The Centre for Trade Policy and Development (CTPD) has warned that Zescos’s decision to resume a four-hour load-shedding schedule from June to December this year will greatly affect the micro, small and medium enterprises.

Zesco has resumed its load-shedding programme due to a drop in water levels at its Kariba, Itezhi-tezhi and Kafue Gorge reservoirs.

The power utility also recommended immediate implementation of reduced generation at Kariba complex to levels recommended by the Zambezi River Authority.

But in a statement to News Diggers, CTPD executive director Isaac Mwaipopo regretted that the SMEs whose businesses were highly dependent on a steady supply of electricity would be highly affected because they do not have adequate capacity to easily switch to other sources of energy like larger businesses.

“CTPD is concerned with the recently announced decision by ZESCO to commence daily four-hour load shedding starting from June 1, 2019 due to low water levels in the major water reservoirs in the country. We are of the view that this development will contribute to further economic deterioration, and it is sad that this is happening at a time when we should be making all efforts to find ways and means to resuscitate the ailing economy. The biggest casualties when this happens will be the Micro, Small and Medium Enterprises (MSMEs) whose businesses are highly dependent on a steady supply of electricity. This is because they do not have adequate capacity to easily switch to other sources of energy as compared to larger businesses,” Mwaipopo stated.

“An immediate consequence of this will be a reduction in productivity in these businesses, which will further result in even slower economic growth of the country, given the significant role played by small scale businesses in job creation and income generation. In addition, the expected loss of business due to load shedding will most likely push the business to consider laying off some workers as a way of meeting losses. The commencement of load shedding will, therefore, further divert the economy away from the path of economic recovery. The effects of this move are likely to be worse than that which was experienced in 2015 when Zambia had a similar experience. This is so because at the moment, the country’s economy is already in dire stress.

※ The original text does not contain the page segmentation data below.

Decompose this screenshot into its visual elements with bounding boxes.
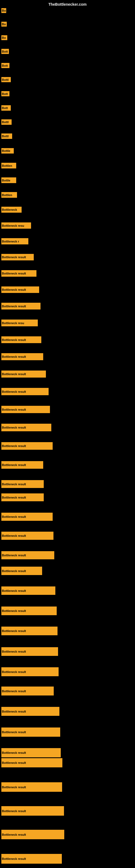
- bottleneck-bar-label-28: Bottleneck result: [2, 426, 26, 429]
- bottleneck-bar-9: Bottl: [1, 119, 12, 125]
- bottleneck-bar-8: Bott: [1, 105, 11, 111]
- bottleneck-bar-label-36: Bottleneck result: [2, 569, 26, 572]
- bottleneck-bar-label-22: Bottleneck resu: [2, 321, 24, 325]
- bottleneck-bar-38: Bottleneck result: [1, 607, 57, 615]
- bottleneck-bar-label-21: Bottleneck result: [2, 305, 26, 308]
- bottleneck-bar-19: Bottleneck result: [1, 270, 37, 277]
- bottleneck-bar-42: Bottleneck result: [1, 686, 54, 695]
- bottleneck-bar-label-10: Bottl: [2, 134, 9, 138]
- bottleneck-bar-label-7: Bott: [2, 92, 8, 95]
- bottleneck-bar-label-18: Bottleneck result: [2, 255, 26, 259]
- bottleneck-bar-17: Bottleneck r: [1, 238, 28, 244]
- bottleneck-bar-14: Bottlen: [1, 192, 17, 198]
- bottleneck-bar-29: Bottleneck result: [1, 442, 53, 450]
- bottleneck-bar-50: Bottleneck result: [1, 854, 62, 864]
- bottleneck-bar-label-24: Bottleneck result: [2, 355, 26, 358]
- bottleneck-bar-label-49: Bottleneck result: [2, 833, 26, 836]
- bottleneck-bar-label-43: Bottleneck result: [2, 710, 26, 713]
- bottleneck-bar-7: Bott: [1, 91, 9, 96]
- bottleneck-bar-31: Bottleneck result: [1, 480, 44, 488]
- bottleneck-bar-label-38: Bottleneck result: [2, 609, 26, 613]
- bottleneck-bar-label-12: Bottlen: [2, 164, 12, 167]
- bottleneck-bar-41: Bottleneck result: [1, 667, 58, 676]
- bottleneck-bar-label-50: Bottleneck result: [2, 857, 26, 860]
- bottleneck-bar-label-8: Bott: [2, 106, 8, 110]
- bottleneck-bar-12: Bottlen: [1, 163, 16, 168]
- bottleneck-bar-label-5: Bott: [2, 64, 8, 67]
- bottleneck-bar-label-34: Bottleneck result: [2, 534, 26, 537]
- bottleneck-bar-28: Bottleneck result: [1, 424, 51, 431]
- bottleneck-bar-21: Bottleneck result: [1, 303, 41, 310]
- bottleneck-bar-30: Bottleneck result: [1, 461, 43, 469]
- bottleneck-bar-39: Bottleneck result: [1, 627, 57, 635]
- bottleneck-bar-label-40: Bottleneck result: [2, 650, 26, 653]
- bottleneck-bar-35: Bottleneck result: [1, 551, 54, 559]
- bottleneck-bar-label-16: Bottleneck resu: [2, 224, 24, 227]
- bottleneck-bar-label-13: Bottle: [2, 179, 10, 182]
- bottleneck-bar-label-19: Bottleneck result: [2, 272, 26, 275]
- bottleneck-bar-label-39: Bottleneck result: [2, 629, 26, 632]
- bottleneck-bar-37: Bottleneck result: [1, 586, 55, 595]
- bottleneck-bar-23: Bottleneck result: [1, 336, 41, 343]
- bottleneck-bar-label-30: Bottleneck result: [2, 463, 26, 467]
- bottleneck-bar-label-9: Bottl: [2, 120, 9, 124]
- bottleneck-bar-46: Bottleneck result: [1, 758, 62, 767]
- bottleneck-bar-label-26: Bottleneck result: [2, 390, 26, 393]
- bottleneck-bar-label-2: Bo: [2, 23, 6, 26]
- bottleneck-bar-label-3: Bo: [2, 36, 6, 39]
- bottleneck-bar-label-33: Bottleneck result: [2, 515, 26, 518]
- bottleneck-bar-11: Bottle: [1, 148, 14, 154]
- bottleneck-bar-label-15: Bottleneck: [2, 208, 17, 211]
- bottleneck-bar-label-37: Bottleneck result: [2, 589, 26, 592]
- bottleneck-bar-25: Bottleneck result: [1, 371, 46, 378]
- bottleneck-bar-label-44: Bottleneck result: [2, 731, 26, 734]
- bottleneck-bar-4: Bott: [1, 49, 9, 54]
- bottleneck-bar-33: Bottleneck result: [1, 513, 53, 521]
- bottleneck-bar-label-29: Bottleneck result: [2, 444, 26, 447]
- bottleneck-bar-label-42: Bottleneck result: [2, 689, 26, 693]
- bottleneck-bar-43: Bottleneck result: [1, 707, 59, 716]
- bottleneck-bar-36: Bottleneck result: [1, 567, 42, 575]
- bottleneck-bar-24: Bottleneck result: [1, 353, 43, 360]
- bottleneck-bar-label-32: Bottleneck result: [2, 496, 26, 499]
- bottleneck-bar-34: Bottleneck result: [1, 532, 53, 540]
- bottleneck-bar-label-20: Bottleneck result: [2, 288, 26, 291]
- bottleneck-bar-label-4: Bott: [2, 50, 8, 53]
- bottleneck-bar-45: Bottleneck result: [1, 748, 61, 757]
- bottleneck-bar-18: Bottleneck result: [1, 254, 34, 260]
- bottleneck-bar-1: Bo: [1, 8, 6, 13]
- bottleneck-bar-label-27: Bottleneck result: [2, 408, 26, 411]
- bottleneck-bar-13: Bottle: [1, 177, 16, 183]
- bottleneck-bar-22: Bottleneck resu: [1, 319, 38, 326]
- bottleneck-bar-2: Bo: [1, 22, 7, 27]
- bottleneck-bar-label-31: Bottleneck result: [2, 483, 26, 486]
- bottleneck-bar-32: Bottleneck result: [1, 493, 44, 501]
- bottleneck-bar-49: Bottleneck result: [1, 830, 64, 839]
- bottleneck-bar-5: Bott: [1, 63, 9, 68]
- bottleneck-bar-label-47: Bottleneck result: [2, 785, 26, 789]
- bottleneck-bar-label-23: Bottleneck result: [2, 338, 26, 341]
- bottleneck-bar-label-14: Bottlen: [2, 193, 12, 197]
- bottleneck-bar-20: Bottleneck result: [1, 286, 39, 293]
- bottleneck-bar-27: Bottleneck result: [1, 406, 50, 413]
- bottleneck-bar-3: Bo: [1, 35, 7, 40]
- bottleneck-bar-label-6: Bottl: [2, 78, 9, 82]
- bottleneck-bar-label-48: Bottleneck result: [2, 809, 26, 813]
- bottleneck-bar-label-11: Bottle: [2, 149, 10, 152]
- bottleneck-bar-label-17: Bottleneck r: [2, 240, 19, 243]
- bottleneck-bar-15: Bottleneck: [1, 207, 21, 213]
- bottleneck-bar-label-1: Bo: [2, 9, 6, 12]
- bottleneck-bar-label-45: Bottleneck result: [2, 751, 26, 754]
- bottleneck-bar-26: Bottleneck result: [1, 388, 49, 395]
- bottleneck-bar-48: Bottleneck result: [1, 806, 64, 816]
- bottleneck-bar-label-46: Bottleneck result: [2, 761, 26, 764]
- bottleneck-bar-16: Bottleneck resu: [1, 222, 31, 229]
- bottleneck-bar-10: Bottl: [1, 133, 12, 139]
- bottleneck-bar-label-25: Bottleneck result: [2, 372, 26, 376]
- bottleneck-bar-44: Bottleneck result: [1, 727, 60, 737]
- bottleneck-bar-47: Bottleneck result: [1, 782, 62, 792]
- bottleneck-bar-6: Bottl: [1, 77, 11, 82]
- site-title: TheBottlenecker.com: [48, 2, 87, 6]
- bottleneck-bar-label-41: Bottleneck result: [2, 670, 26, 674]
- bottleneck-bar-label-35: Bottleneck result: [2, 554, 26, 557]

As such, this measure, though necessary, will only make the situation worse.”

Mwaipopo urged government to re-look its energy sector investment strategy, as the current plan did not seem to be yielding results.

“We must not forget that we as a country have not fully recovered from the effects of the slowdown in our economy experienced in 2015. Thus the situation we find ourselves in now raises more anxiety. In this vain, CTPD would like to urge the Zambian government to seriously consider relooking its energy sector investment strategy, as the current investment strategy does not seem to be yielding results in helping the country to avert the effects of power deficits triggered by poor rainfall. One alternative will be to consider investing heavily in solar energy. Biofuels as a source of energy could be another alternative the government should consider investing in. These alternatives will not only be cheaper but will also be more sustainable. The fact that we are alive to the challenges posed by climate change which will continue to affect us means we should adopt proactive strategies as opposed to being reactionary every time there is a problem,” stated Mwaipopo.

“Another recommendation we would like to make is for ZESCO to consider strategically implementing the daily four hours of load shedding in a manner that will not affect business for the MSMEs. It will save no purpose to load-shed the places where business takes place during the busy working hours when production is expected to be at its peak. The logical thing to do will be to consider load-shedding these areas during off peak periods.”